2°) Effet pervers et dilemme du prisonnier

Une autre façon d’introduire la divergence entre choix marchands et préférences sociales est de considérer que les préférences pour l’environnement sont du même ordre que les autres, mais qu’elles ne peuvent se traduire dans le réel à cause de leur nature collective. Cela s’explique par un effet pervers bien connu. Selon Boudon (1979), « on peut dire qu’il y a effet pervers lorsque deux individus (ou plus) en cherchant un objectif donné engendrent un état de chose non recherché et qui peut être indésirable du point de vue soit de chacun des deux soit de l’un et de l’autre 202  ». La représentation la plus connue de situations marquées « d’effet pervers » n’est autre que le fameux dilemme du prisonnier que l’on doit à l’économiste Tucker, selon Luce et Raiffa (1957) 203  : imaginons deux prisonniers coupables d’un délit effectué en commun et qui sont interrogés séparément. Si les deux avouent, ils peuvent bénéficier d’une condamnation moins sévère, mais si les deux nient (stratégie de coopération mutuelle), ils sont libérés faute de preuves. Le risque de voir l’autre avouer va pousser chaque prisonnier placé par son isolement en stratégie individualiste à faire de même, pour éviter une condamnation dure (nier alors que l’autre avoue). La stratégie individualiste conduit ainsi à un résultat inférieur à la stratégie de coopération. Claude Jessua précise que de telles situations de dilemme du prisonnier « sont très courantes dans la vie sociale ».
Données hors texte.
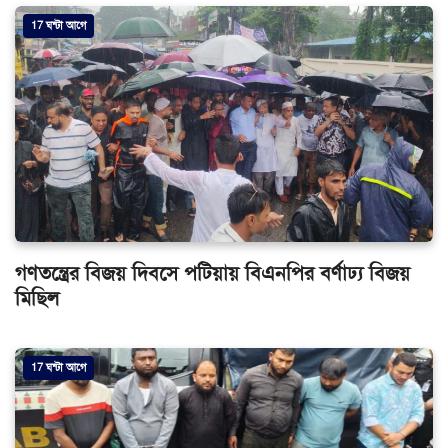
17 ঘন্টা আগে
গণতন্ত্রের বিজয় দিবসে পটিয়ায় বিএনপির বর্ণাঢ্য বিজয়
মিছিল
17 ঘন্টা আগে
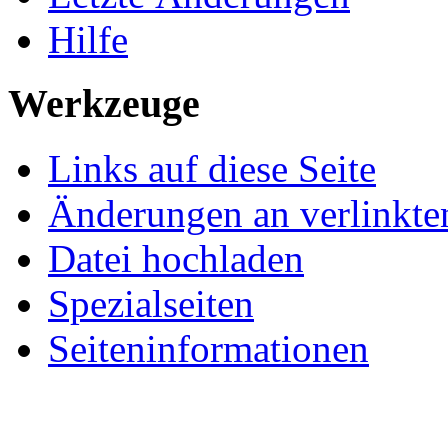
Hilfe
Werkzeuge
Links auf diese Seite
Änderungen an verlinkte
Datei hochladen
Spezialseiten
Seiteninformationen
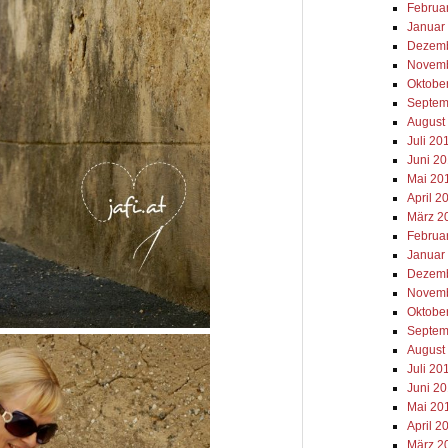
Februa
Januar
Dezemb
Novemb
Oktobe
Septem
August
Juli 20
Juni 2
Mai 20
April 2
März 2
Februa
Januar
Dezemb
Novemb
Oktobe
Septem
August
Juli 20
Juni 2
Mai 20
April 2
März 2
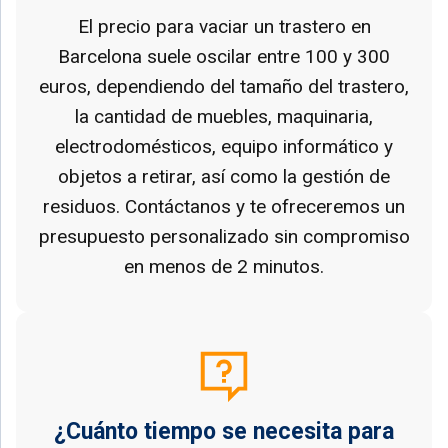
El precio para vaciar un trastero en
Barcelona suele oscilar entre 100 y 300
euros, dependiendo del tamaño del trastero,
la cantidad de muebles, maquinaria,
electrodomésticos, equipo informático y
objetos a retirar, así como la gestión de
residuos. Contáctanos y te ofreceremos un
presupuesto personalizado sin compromiso
en menos de 2 minutos.
¿Cuánto tiempo se necesita para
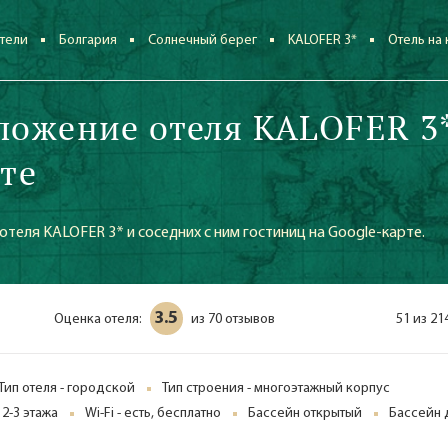
тели
Болгария
Солнечный берег
KALOFER 3*
Отель на 
ложение отеля KALOFER 3
рте
теля KALOFER 3* и соседних с ним гостиниц на Google-карте.
3.5
Оценка отеля:
70 отзывов
51 из 21
из
Тип отеля - городской
Тип строения - многоэтажный корпус
 2-3 этажа
Wi-Fi - есть, бесплатно
Бассейн открытый
Бассейн 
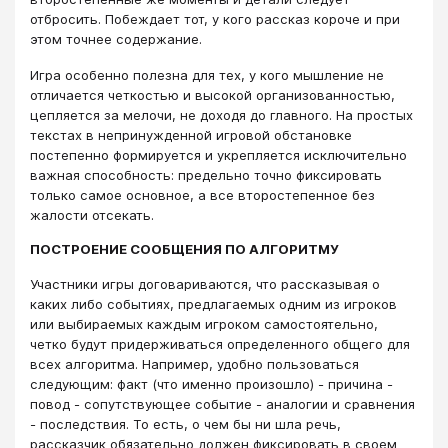
отбросить. Побеждает тот, у кого рассказ короче и при
этом точнее содержание.
Игра особенно полезна для тех, у кого мышление не
отличается четкостью и высокой организованностью,
цепляется за мелочи, не доходя до главного. На простых
текстах в непринужденной игровой обстановке
постепенно формируется и укрепляется исключительно
важная способность: предельно точно фиксировать
только самое основное, а все второстепенное без
жалости отсекать.
ПОСТРОЕНИЕ СООБЩЕНИЯ ПО АЛГОРИТМУ
Участники игры договариваются, что рассказывая о
каких либо событиях, предлагаемых одним из игроков
или выбираемых каждым игроком самостоятельно,
четко будут придерживаться определенного общего для
всех алгоритма. Например, удобно пользоваться
следующим: факт (что именно произошло) - причина -
повод - сопутствующее событие - аналогии и сравнения
- последствия. То есть, о чем бы ни шла речь,
рассказчик обязательно должен фиксировать в своем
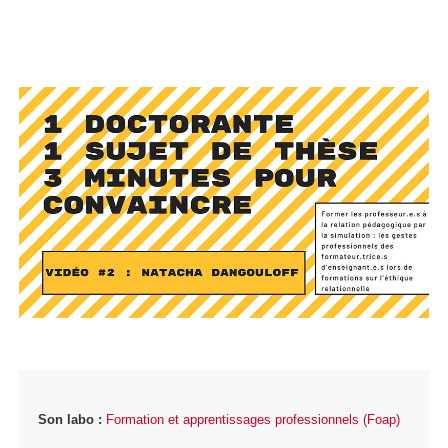
Son labo :
Formation et apprentissages professionnels (Foap)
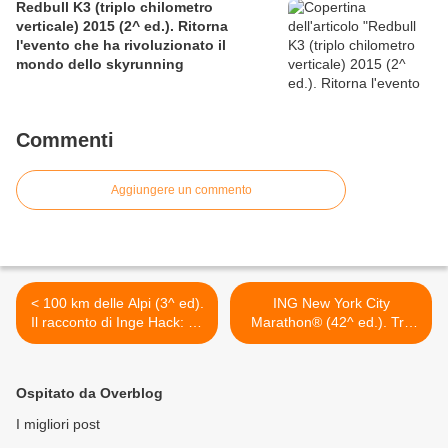
Redbull K3 (triplo chilometro
verticale) 2015 (2^ ed.). Ritorna
l'evento che ha rivoluzionato il
mondo dello skyrunning
Commenti
Aggiungere un commento
< 100 km delle Alpi (3^ ed).
ING New York City
Il racconto di Inge Hack: La
Marathon® (42^ ed.). Tra
bellezza del percorso. Ogni
un impegno e l'altro siamo
chilometro una favola da
alla partenza: un augurio a
scoprire
tutti gli Italiani in corsa! >
Ospitato da Overblog
I migliori post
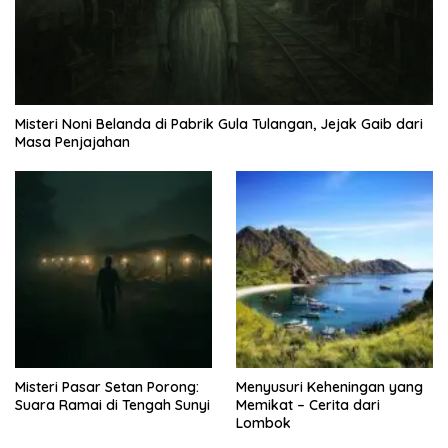
Misteri Noni Belanda di Pabrik Gula Tulangan, Jejak Gaib dari
Masa Penjajahan
Misteri Pasar Setan Porong:
Menyusuri Keheningan yang
Suara Ramai di Tengah Sunyi
Memikat – Cerita dari
Lombok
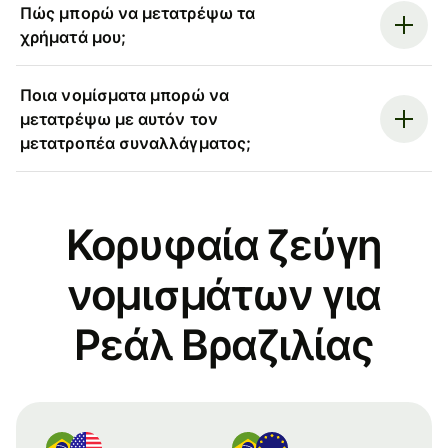
Πώς μπορώ να μετατρέψω τα
χρήματά μου;
Ποια νομίσματα μπορώ να
μετατρέψω με αυτόν τον
μετατροπέα συναλλάγματος;
Κορυφαία ζεύγη
νομισμάτων για
Ρεάλ Βραζιλίας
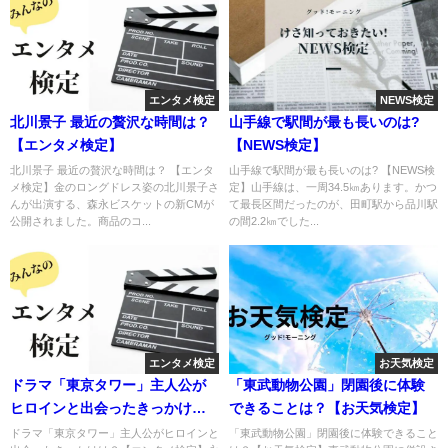
エンタメ検定
NEWS検定
北川景子 最近の贅沢な時間は？
山手線で駅間が最も長いのは?
【エンタメ検定】
【NEWS検定】
北川景子 最近の贅沢な時間は？ 【エンタ
山手線で駅間が最も長いのは? 【NEWS検
メ検定】金のロングドレス姿の北川景子さ
定】山手線は、一周34.5㎞あります。かつ
んが出演する、森永ビスケットの新CMが
て最長区間だったのが、田町駅から品川駅
公開されました。商品のコ...
の間2.2㎞でした...
エンタメ検定
お天気検定
ドラマ「東京タワー」主人公が
「東武動物公園」閉園後に体験
ヒロインと出会ったきっかけ
できることは？【お天気検定】
は？【エンタメ検定】
ドラマ「東京タワー」主人公がヒロインと
「東武動物公園」閉園後に体験できること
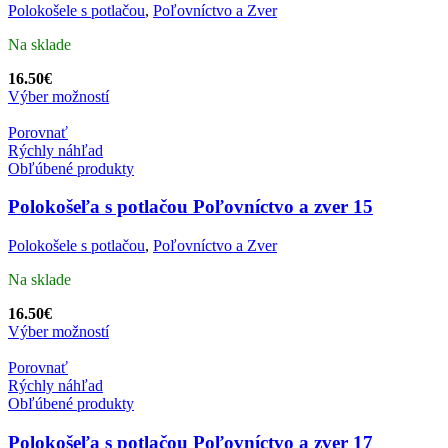
Polokošele s potlačou
,
Poľovníctvo a Zver
Na sklade
16.50
€
Výber možností
Porovnať
Rýchly náhľad
Obľúbené produkty
Polokošeľa s potlačou Poľovníctvo a zver 15
Polokošele s potlačou
,
Poľovníctvo a Zver
Na sklade
16.50
€
Výber možností
Porovnať
Rýchly náhľad
Obľúbené produkty
Polokošeľa s potlačou Poľovníctvo a zver 17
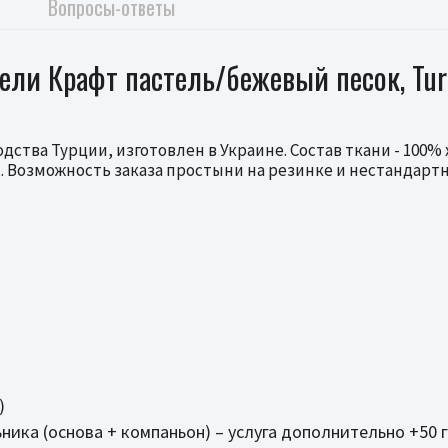
Вопросы-ответы
ли Крафт пастель/бежевый песок, Turki
ства Турции, изготовлен в Украине. Состав ткани - 100% 
. Возможность заказа простыни на резинке и нестандарт
)
ика (основа + компаньон) – услуга дополнительно +50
Ainsi, deux scientifiques allemands en matière d’environnement témoignent d’un aspect fondamental du comportement des individus face à l’environnement. Peter Kaas (1995) 204 parle de déficit entre la valeur de l’environnement chez les individus, et la traduction de cette valeur dans le marché : « Es klafft eine Lücke zwischen Umweltbewusstsein und Umweltverhalten. Umweltbewusstsein ist oft nur eine Lippenbekenntnis 205 . » Pour Werner Rothengatter (1994) 206 , « de nombreuses personnes peuvent privilégier l’environnement même si leur comportement individuel soumis aux lois de la concurrence le nie ; ces personnes gardent bonne conscience en pensant qu’une action individuelle et isolée ne peut pas changer le monde ».
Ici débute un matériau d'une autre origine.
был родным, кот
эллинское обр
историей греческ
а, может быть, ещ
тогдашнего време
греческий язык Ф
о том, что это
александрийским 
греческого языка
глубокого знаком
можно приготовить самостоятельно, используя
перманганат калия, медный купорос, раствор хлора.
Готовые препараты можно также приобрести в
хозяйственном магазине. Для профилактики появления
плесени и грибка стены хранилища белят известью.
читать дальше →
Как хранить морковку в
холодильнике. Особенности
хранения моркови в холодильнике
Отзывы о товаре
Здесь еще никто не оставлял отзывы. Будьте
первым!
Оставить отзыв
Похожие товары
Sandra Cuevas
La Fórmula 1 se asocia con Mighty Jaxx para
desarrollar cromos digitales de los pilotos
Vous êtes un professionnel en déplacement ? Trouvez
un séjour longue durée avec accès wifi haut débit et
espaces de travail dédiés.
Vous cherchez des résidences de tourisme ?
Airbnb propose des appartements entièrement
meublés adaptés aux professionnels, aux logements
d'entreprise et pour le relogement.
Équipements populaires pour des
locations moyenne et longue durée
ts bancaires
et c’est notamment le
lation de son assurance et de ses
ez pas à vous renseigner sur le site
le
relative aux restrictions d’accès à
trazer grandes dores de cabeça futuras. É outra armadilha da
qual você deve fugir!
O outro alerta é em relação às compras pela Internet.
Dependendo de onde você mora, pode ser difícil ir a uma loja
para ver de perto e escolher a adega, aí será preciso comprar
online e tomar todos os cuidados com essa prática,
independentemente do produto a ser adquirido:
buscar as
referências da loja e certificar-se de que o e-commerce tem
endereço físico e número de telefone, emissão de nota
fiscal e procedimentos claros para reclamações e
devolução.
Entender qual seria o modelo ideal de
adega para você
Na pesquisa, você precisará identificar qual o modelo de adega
Même si les préférences pour l’environnement sont dominantes, c’est le fait que des actions individuelles isolées ont peu de chances d’être suivies d’effet, qui empêche les comportements marchands favorables à l’environnement. Cela alors même que le résultat d’une coopération de l’ensemble des individus amènerait un état préféré par l’ensemble des individus ! Ainsi, le problème de l’intégration de ces valeurs environnement est que leur traduction dans le marché se heurte principalement à un problème de dilemme du prisonnier. C’est par l’introduction d’une action collective, obéissant elle même à une fonction de préférence sociale, que peut être mise en place une coopération pour la protection de l’environnement. Comme le précise Guy Terny (1971), « il est des situations, et, à notre sens, la production de nombreux services collectifs relève de celles-ci, où la contrainte momentanée imposée aux préférences des consommateurs est nécessaire à une meilleure satisfaction des besoins de ces consommateurs. » Nous retrouvons donc la nécessité de distinguer rationalités individuelle et collective.

Notes
202.

BOUDON, R. (1979), Effets pervers et ordre social, PUF.

203.

cité par JESSUA, Claude (1968), Coûts sociaux et coûts privés, Paris, Presses Universitaires de France.

204.

KAAS, Peter (1995), Marketing im Spannungfeld zwischen umweltorientierten Wertewandel und Konsumentenverhalten, Universität Frankfurt/Main, p.98.

205.

« Il existe un écart béant entre les prises de concience et les comportements en faveur de l’environnement. Les prises de conscience pour l’environnement ne sont souvent que profession de foi verbales. »

206.

ROTHENGATTER, Werner (1994), Qu’appelle-t-on quantification économique de l’environnement ?, colloque Environnement et économie d’entreprise, 19-20 mai 94, UNESCO, Paris.